* [WHAT TO WORK ON]
Every entry needs to be printed exactly, please.

* [INPUT RECORDS]
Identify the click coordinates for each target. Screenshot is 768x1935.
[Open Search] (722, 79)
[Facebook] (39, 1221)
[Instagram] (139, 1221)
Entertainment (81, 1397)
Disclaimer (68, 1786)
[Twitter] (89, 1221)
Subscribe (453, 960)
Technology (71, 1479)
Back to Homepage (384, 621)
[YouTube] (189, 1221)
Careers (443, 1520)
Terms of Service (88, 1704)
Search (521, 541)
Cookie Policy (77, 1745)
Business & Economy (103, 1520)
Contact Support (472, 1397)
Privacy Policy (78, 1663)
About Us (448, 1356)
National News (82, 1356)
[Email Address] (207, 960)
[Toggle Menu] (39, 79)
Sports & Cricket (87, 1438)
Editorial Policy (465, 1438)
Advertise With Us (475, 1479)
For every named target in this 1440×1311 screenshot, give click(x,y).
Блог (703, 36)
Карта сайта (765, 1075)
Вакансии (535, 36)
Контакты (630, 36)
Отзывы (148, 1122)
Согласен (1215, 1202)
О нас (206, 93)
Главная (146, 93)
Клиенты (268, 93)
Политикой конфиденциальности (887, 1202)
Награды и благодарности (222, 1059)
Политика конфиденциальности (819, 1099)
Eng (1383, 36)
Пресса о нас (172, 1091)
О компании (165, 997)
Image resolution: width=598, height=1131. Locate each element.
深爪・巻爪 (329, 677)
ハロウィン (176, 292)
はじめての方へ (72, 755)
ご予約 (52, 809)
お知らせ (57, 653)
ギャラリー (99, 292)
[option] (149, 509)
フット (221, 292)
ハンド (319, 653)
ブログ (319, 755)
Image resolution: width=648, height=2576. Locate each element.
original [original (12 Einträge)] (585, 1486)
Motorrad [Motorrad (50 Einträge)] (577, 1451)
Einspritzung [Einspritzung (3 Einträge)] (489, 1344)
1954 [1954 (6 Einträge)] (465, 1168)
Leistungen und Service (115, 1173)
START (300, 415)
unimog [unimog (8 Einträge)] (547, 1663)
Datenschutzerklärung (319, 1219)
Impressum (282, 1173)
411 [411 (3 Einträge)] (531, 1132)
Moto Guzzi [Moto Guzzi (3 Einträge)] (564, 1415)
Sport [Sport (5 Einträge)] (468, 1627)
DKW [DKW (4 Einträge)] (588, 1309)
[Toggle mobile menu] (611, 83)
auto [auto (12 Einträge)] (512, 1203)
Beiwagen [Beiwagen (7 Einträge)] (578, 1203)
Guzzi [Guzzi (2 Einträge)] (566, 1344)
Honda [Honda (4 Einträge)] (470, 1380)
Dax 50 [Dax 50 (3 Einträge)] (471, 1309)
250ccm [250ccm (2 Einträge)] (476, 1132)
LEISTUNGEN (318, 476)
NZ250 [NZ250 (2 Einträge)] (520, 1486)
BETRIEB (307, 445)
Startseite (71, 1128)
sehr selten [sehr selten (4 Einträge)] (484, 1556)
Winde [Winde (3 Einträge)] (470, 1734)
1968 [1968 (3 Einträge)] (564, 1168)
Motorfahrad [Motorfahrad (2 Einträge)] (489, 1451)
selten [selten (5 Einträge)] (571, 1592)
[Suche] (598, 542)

* [REPLY]
Identify the click coordinates for each target. Screenshot is 768x1935.
[Open Search] (722, 79)
[Facebook] (39, 1221)
[Instagram] (139, 1221)
Entertainment (81, 1397)
Disclaimer (68, 1786)
[Twitter] (89, 1221)
Subscribe (453, 960)
Technology (71, 1479)
Back to Homepage (384, 621)
[YouTube] (189, 1221)
Careers (443, 1520)
Terms of Service (88, 1704)
Search (521, 541)
Cookie Policy (77, 1745)
Business & Economy (103, 1520)
Contact Support (472, 1397)
Privacy Policy (78, 1663)
About Us (448, 1356)
National News (82, 1356)
[Email Address] (207, 960)
[Toggle Menu] (39, 79)
Sports & Cricket (87, 1438)
Editorial Policy (465, 1438)
Advertise With Us (475, 1479)
For every named target in this 1440×1311 screenshot, give click(x,y).
Блог (703, 36)
Карта сайта (765, 1075)
Вакансии (535, 36)
Контакты (630, 36)
Отзывы (148, 1122)
Согласен (1215, 1202)
О нас (206, 93)
Главная (146, 93)
Клиенты (268, 93)
Политикой конфиденциальности (887, 1202)
Награды и благодарности (222, 1059)
Политика конфиденциальности (819, 1099)
Eng (1383, 36)
Пресса о нас (172, 1091)
О компании (165, 997)
Image resolution: width=598, height=1131. Locate each element.
深爪・巻爪 (329, 677)
ハロウィン (176, 292)
はじめての方へ (72, 755)
ご予約 (52, 809)
お知らせ (57, 653)
ギャラリー (99, 292)
[option] (149, 509)
フット (221, 292)
ハンド (319, 653)
ブログ (319, 755)
Image resolution: width=648, height=2576. Locate each element.
original [original (12 Einträge)] (585, 1486)
Motorrad [Motorrad (50 Einträge)] (577, 1451)
Einspritzung [Einspritzung (3 Einträge)] (489, 1344)
1954 [1954 (6 Einträge)] (465, 1168)
Leistungen und Service (115, 1173)
START (300, 415)
unimog [unimog (8 Einträge)] (547, 1663)
Datenschutzerklärung (319, 1219)
Impressum (282, 1173)
411 [411 (3 Einträge)] (531, 1132)
Moto Guzzi [Moto Guzzi (3 Einträge)] (564, 1415)
Sport [Sport (5 Einträge)] (468, 1627)
DKW [DKW (4 Einträge)] (588, 1309)
[Toggle mobile menu] (611, 83)
auto [auto (12 Einträge)] (512, 1203)
Beiwagen [Beiwagen (7 Einträge)] (578, 1203)
Guzzi [Guzzi (2 Einträge)] (566, 1344)
Honda [Honda (4 Einträge)] (470, 1380)
Dax 50 [Dax 50 (3 Einträge)] (471, 1309)
250ccm [250ccm (2 Einträge)] (476, 1132)
LEISTUNGEN (318, 476)
NZ250 [NZ250 (2 Einträge)] (520, 1486)
BETRIEB (307, 445)
Startseite (71, 1128)
sehr selten [sehr selten (4 Einträge)] (484, 1556)
Winde [Winde (3 Einträge)] (470, 1734)
1968 [1968 (3 Einträge)] (564, 1168)
Motorfahrad [Motorfahrad (2 Einträge)] (489, 1451)
selten [selten (5 Einträge)] (571, 1592)
[Suche] (598, 542)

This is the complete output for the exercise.